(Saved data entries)
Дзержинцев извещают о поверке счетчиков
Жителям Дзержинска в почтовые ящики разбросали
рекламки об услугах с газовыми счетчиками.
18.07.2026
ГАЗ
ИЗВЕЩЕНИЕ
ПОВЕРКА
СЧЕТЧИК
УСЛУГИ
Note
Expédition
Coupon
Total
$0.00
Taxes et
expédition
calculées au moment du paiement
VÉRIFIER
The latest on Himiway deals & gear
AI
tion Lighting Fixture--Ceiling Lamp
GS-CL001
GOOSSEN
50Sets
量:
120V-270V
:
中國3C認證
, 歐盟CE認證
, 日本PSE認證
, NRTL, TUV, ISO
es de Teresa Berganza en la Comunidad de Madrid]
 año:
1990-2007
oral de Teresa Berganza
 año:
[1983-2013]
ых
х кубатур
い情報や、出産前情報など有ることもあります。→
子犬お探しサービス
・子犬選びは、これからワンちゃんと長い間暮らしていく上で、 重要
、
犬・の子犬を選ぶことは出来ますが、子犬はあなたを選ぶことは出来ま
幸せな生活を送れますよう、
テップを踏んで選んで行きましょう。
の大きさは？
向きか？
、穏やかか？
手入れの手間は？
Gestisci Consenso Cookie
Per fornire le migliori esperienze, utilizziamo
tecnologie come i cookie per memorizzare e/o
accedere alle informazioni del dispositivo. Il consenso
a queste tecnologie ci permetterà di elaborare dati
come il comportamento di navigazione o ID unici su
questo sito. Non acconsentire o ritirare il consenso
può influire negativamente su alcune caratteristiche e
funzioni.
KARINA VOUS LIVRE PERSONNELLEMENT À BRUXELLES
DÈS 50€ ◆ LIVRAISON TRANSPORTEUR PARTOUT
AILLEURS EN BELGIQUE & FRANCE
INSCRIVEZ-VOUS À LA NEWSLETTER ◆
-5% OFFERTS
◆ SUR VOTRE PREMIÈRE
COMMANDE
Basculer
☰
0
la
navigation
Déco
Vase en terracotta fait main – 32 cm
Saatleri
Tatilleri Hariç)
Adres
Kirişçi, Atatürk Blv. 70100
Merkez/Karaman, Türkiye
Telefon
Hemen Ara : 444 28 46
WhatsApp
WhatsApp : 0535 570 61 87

- TASK GOAL
Whenever a line includes the word "tecnologie", pull it out of the entries.

- PROBLEM SOLUTION
tecnologie come i cookie per memorizzare e/o
a queste tecnologie ci permetterà di elaborare dati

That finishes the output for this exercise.